_The problem_
Please transcribe every record below exactly as it appears.

--- Recorded data Enclosed Below ---

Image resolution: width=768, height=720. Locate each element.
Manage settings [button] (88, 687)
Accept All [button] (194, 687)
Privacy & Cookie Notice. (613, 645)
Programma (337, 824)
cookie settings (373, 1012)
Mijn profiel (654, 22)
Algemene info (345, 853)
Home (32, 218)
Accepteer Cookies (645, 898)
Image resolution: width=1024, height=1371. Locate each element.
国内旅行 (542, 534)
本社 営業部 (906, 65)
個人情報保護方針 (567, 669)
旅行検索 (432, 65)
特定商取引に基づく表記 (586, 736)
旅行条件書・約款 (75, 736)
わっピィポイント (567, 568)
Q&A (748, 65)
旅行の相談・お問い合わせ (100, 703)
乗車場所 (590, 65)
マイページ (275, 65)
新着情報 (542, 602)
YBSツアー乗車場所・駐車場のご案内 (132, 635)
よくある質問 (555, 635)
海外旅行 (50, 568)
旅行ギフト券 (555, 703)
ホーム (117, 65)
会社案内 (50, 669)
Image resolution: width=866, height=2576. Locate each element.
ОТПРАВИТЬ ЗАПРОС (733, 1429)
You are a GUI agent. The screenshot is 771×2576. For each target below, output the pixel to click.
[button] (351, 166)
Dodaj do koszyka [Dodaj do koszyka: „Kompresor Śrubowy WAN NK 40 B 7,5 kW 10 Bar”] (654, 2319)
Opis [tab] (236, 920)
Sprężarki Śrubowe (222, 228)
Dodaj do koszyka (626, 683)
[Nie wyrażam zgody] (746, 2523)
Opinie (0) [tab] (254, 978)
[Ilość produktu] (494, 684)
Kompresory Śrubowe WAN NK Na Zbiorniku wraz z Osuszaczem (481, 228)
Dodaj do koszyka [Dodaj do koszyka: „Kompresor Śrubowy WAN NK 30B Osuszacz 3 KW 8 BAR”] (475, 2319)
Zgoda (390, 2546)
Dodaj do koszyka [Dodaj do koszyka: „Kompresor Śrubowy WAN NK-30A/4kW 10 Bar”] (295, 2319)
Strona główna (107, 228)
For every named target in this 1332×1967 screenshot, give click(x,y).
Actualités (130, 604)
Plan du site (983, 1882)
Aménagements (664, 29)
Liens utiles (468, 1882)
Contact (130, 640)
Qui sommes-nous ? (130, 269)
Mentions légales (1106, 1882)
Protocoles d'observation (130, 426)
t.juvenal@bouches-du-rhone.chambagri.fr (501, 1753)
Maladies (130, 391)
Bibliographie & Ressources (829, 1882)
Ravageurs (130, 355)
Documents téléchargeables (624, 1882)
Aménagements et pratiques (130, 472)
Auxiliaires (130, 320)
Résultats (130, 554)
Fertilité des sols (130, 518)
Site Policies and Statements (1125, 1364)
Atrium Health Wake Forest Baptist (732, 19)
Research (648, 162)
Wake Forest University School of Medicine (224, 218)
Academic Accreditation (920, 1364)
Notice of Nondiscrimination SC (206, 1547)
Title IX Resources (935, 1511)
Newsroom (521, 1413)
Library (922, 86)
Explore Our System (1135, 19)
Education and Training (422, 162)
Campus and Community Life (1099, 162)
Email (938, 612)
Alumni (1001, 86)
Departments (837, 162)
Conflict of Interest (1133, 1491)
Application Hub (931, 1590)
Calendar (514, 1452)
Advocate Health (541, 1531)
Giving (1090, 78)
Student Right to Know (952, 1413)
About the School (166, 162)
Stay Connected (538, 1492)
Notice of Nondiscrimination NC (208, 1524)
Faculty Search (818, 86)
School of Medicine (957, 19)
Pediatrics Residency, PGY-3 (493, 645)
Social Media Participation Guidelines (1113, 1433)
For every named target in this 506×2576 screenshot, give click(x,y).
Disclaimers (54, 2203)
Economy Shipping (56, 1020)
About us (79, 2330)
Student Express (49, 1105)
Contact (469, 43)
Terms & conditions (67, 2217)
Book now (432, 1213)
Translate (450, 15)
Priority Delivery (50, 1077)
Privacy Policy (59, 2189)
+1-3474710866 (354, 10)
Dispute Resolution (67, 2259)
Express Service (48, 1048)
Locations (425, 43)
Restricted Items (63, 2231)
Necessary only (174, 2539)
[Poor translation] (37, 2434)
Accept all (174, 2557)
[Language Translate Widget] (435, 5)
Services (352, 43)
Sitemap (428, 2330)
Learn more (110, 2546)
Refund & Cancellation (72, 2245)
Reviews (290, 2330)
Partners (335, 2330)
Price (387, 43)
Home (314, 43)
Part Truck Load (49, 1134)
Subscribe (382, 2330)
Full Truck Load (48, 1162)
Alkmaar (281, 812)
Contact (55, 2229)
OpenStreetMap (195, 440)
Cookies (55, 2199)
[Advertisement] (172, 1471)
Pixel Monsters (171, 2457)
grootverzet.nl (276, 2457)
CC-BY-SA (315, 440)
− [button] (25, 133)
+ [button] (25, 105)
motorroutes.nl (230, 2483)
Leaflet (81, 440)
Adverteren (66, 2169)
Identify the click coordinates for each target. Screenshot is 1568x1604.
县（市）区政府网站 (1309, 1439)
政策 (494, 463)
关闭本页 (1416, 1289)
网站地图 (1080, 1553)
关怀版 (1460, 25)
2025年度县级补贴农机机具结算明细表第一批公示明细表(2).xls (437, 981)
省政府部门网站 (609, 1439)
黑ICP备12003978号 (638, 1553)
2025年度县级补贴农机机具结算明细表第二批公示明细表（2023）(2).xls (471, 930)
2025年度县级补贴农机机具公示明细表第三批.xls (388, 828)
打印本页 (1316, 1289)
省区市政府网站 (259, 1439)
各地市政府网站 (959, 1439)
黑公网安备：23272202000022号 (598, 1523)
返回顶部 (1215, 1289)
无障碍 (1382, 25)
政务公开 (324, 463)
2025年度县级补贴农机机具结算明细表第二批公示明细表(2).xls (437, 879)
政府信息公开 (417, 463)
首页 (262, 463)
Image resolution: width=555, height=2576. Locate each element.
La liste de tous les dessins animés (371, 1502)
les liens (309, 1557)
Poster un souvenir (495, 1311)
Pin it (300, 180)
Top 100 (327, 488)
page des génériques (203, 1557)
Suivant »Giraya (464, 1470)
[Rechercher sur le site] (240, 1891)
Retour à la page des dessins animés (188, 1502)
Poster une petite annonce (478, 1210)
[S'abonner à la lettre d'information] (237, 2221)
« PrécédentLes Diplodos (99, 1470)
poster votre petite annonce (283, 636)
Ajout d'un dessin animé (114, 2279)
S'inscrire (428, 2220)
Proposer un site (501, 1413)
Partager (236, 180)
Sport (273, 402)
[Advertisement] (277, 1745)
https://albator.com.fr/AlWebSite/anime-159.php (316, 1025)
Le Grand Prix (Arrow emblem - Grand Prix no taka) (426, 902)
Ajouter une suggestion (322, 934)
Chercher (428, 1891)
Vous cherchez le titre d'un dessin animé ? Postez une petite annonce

--- End of Enclosed Recorded data ---

_Answer to this problem_
Image resolution: width=768, height=720. Locate each element.
Manage settings [button] (88, 687)
Accept All [button] (194, 687)
Privacy & Cookie Notice. (613, 645)
Programma (337, 824)
cookie settings (373, 1012)
Mijn profiel (654, 22)
Algemene info (345, 853)
Home (32, 218)
Accepteer Cookies (645, 898)
Image resolution: width=1024, height=1371. Locate each element.
国内旅行 (542, 534)
本社 営業部 (906, 65)
個人情報保護方針 (567, 669)
旅行検索 (432, 65)
特定商取引に基づく表記 (586, 736)
旅行条件書・約款 (75, 736)
わっピィポイント (567, 568)
Q&A (748, 65)
旅行の相談・お問い合わせ (100, 703)
乗車場所 (590, 65)
マイページ (275, 65)
新着情報 (542, 602)
YBSツアー乗車場所・駐車場のご案内 (132, 635)
よくある質問 (555, 635)
海外旅行 (50, 568)
旅行ギフト券 (555, 703)
ホーム (117, 65)
会社案内 (50, 669)
Image resolution: width=866, height=2576. Locate each element.
ОТПРАВИТЬ ЗАПРОС (733, 1429)
You are a GUI agent. The screenshot is 771×2576. For each target below, output the pixel to click.
[button] (351, 166)
Dodaj do koszyka [Dodaj do koszyka: „Kompresor Śrubowy WAN NK 40 B 7,5 kW 10 Bar”] (654, 2319)
Opis [tab] (236, 920)
Sprężarki Śrubowe (222, 228)
Dodaj do koszyka (626, 683)
[Nie wyrażam zgody] (746, 2523)
Opinie (0) [tab] (254, 978)
[Ilość produktu] (494, 684)
Kompresory Śrubowe WAN NK Na Zbiorniku wraz z Osuszaczem (481, 228)
Dodaj do koszyka [Dodaj do koszyka: „Kompresor Śrubowy WAN NK 30B Osuszacz 3 KW 8 BAR”] (475, 2319)
Zgoda (390, 2546)
Dodaj do koszyka [Dodaj do koszyka: „Kompresor Śrubowy WAN NK-30A/4kW 10 Bar”] (295, 2319)
Strona główna (107, 228)
For every named target in this 1332×1967 screenshot, give click(x,y).
Actualités (130, 604)
Plan du site (983, 1882)
Aménagements (664, 29)
Liens utiles (468, 1882)
Contact (130, 640)
Qui sommes-nous ? (130, 269)
Mentions légales (1106, 1882)
Protocoles d'observation (130, 426)
t.juvenal@bouches-du-rhone.chambagri.fr (501, 1753)
Maladies (130, 391)
Bibliographie & Ressources (829, 1882)
Ravageurs (130, 355)
Documents téléchargeables (624, 1882)
Aménagements et pratiques (130, 472)
Auxiliaires (130, 320)
Résultats (130, 554)
Fertilité des sols (130, 518)
Site Policies and Statements (1125, 1364)
Atrium Health Wake Forest Baptist (732, 19)
Research (648, 162)
Wake Forest University School of Medicine (224, 218)
Academic Accreditation (920, 1364)
Notice of Nondiscrimination SC (206, 1547)
Title IX Resources (935, 1511)
Newsroom (521, 1413)
Library (922, 86)
Explore Our System (1135, 19)
Education and Training (422, 162)
Campus and Community Life (1099, 162)
Email (938, 612)
Alumni (1001, 86)
Departments (837, 162)
Conflict of Interest (1133, 1491)
Application Hub (931, 1590)
Calendar (514, 1452)
Advocate Health (541, 1531)
Giving (1090, 78)
Student Right to Know (952, 1413)
About the School (166, 162)
Stay Connected (538, 1492)
Notice of Nondiscrimination NC (208, 1524)
Faculty Search (818, 86)
School of Medicine (957, 19)
Pediatrics Residency, PGY-3 (493, 645)
Social Media Participation Guidelines (1113, 1433)
For every named target in this 506×2576 screenshot, give click(x,y).
Disclaimers (54, 2203)
Economy Shipping (56, 1020)
About us (79, 2330)
Student Express (49, 1105)
Contact (469, 43)
Terms & conditions (67, 2217)
Book now (432, 1213)
Translate (450, 15)
Priority Delivery (50, 1077)
Privacy Policy (59, 2189)
+1-3474710866 (354, 10)
Dispute Resolution (67, 2259)
Express Service (48, 1048)
Locations (425, 43)
Restricted Items (63, 2231)
Necessary only (174, 2539)
[Poor translation] (37, 2434)
Accept all (174, 2557)
[Language Translate Widget] (435, 5)
Services (352, 43)
Sitemap (428, 2330)
Learn more (110, 2546)
Refund & Cancellation (72, 2245)
Reviews (290, 2330)
Partners (335, 2330)
Price (387, 43)
Home (314, 43)
Part Truck Load (49, 1134)
Subscribe (382, 2330)
Full Truck Load (48, 1162)
Alkmaar (281, 812)
Contact (55, 2229)
OpenStreetMap (195, 440)
Cookies (55, 2199)
[Advertisement] (172, 1471)
Pixel Monsters (171, 2457)
grootverzet.nl (276, 2457)
CC-BY-SA (315, 440)
− [button] (25, 133)
+ [button] (25, 105)
motorroutes.nl (230, 2483)
Leaflet (81, 440)
Adverteren (66, 2169)
Identify the click coordinates for each target. Screenshot is 1568x1604.
县（市）区政府网站 (1309, 1439)
政策 (494, 463)
关闭本页 (1416, 1289)
网站地图 (1080, 1553)
关怀版 (1460, 25)
2025年度县级补贴农机机具结算明细表第一批公示明细表(2).xls (437, 981)
省政府部门网站 (609, 1439)
黑ICP备12003978号 (638, 1553)
2025年度县级补贴农机机具结算明细表第二批公示明细表（2023）(2).xls (471, 930)
2025年度县级补贴农机机具公示明细表第三批.xls (388, 828)
打印本页 (1316, 1289)
省区市政府网站 (259, 1439)
各地市政府网站 (959, 1439)
黑公网安备：23272202000022号 (598, 1523)
返回顶部 (1215, 1289)
无障碍 (1382, 25)
政务公开 (324, 463)
2025年度县级补贴农机机具结算明细表第二批公示明细表(2).xls (437, 879)
政府信息公开 (417, 463)
首页 (262, 463)
Image resolution: width=555, height=2576. Locate each element.
La liste de tous les dessins animés (371, 1502)
les liens (309, 1557)
Poster un souvenir (495, 1311)
Pin it (300, 180)
Top 100 (327, 488)
page des génériques (203, 1557)
Suivant »Giraya (464, 1470)
[Rechercher sur le site] (240, 1891)
Retour à la page des dessins animés (188, 1502)
Poster une petite annonce (478, 1210)
[S'abonner à la lettre d'information] (237, 2221)
« PrécédentLes Diplodos (99, 1470)
poster votre petite annonce (283, 636)
Ajout d'un dessin animé (114, 2279)
S'inscrire (428, 2220)
Proposer un site (501, 1413)
Partager (236, 180)
Sport (273, 402)
[Advertisement] (277, 1745)
https://albator.com.fr/AlWebSite/anime-159.php (316, 1025)
Le Grand Prix (Arrow emblem - Grand Prix no taka) (426, 902)
Ajouter une suggestion (322, 934)
Chercher (428, 1891)
Vous cherchez le titre d'un dessin animé ? Postez une petite annonce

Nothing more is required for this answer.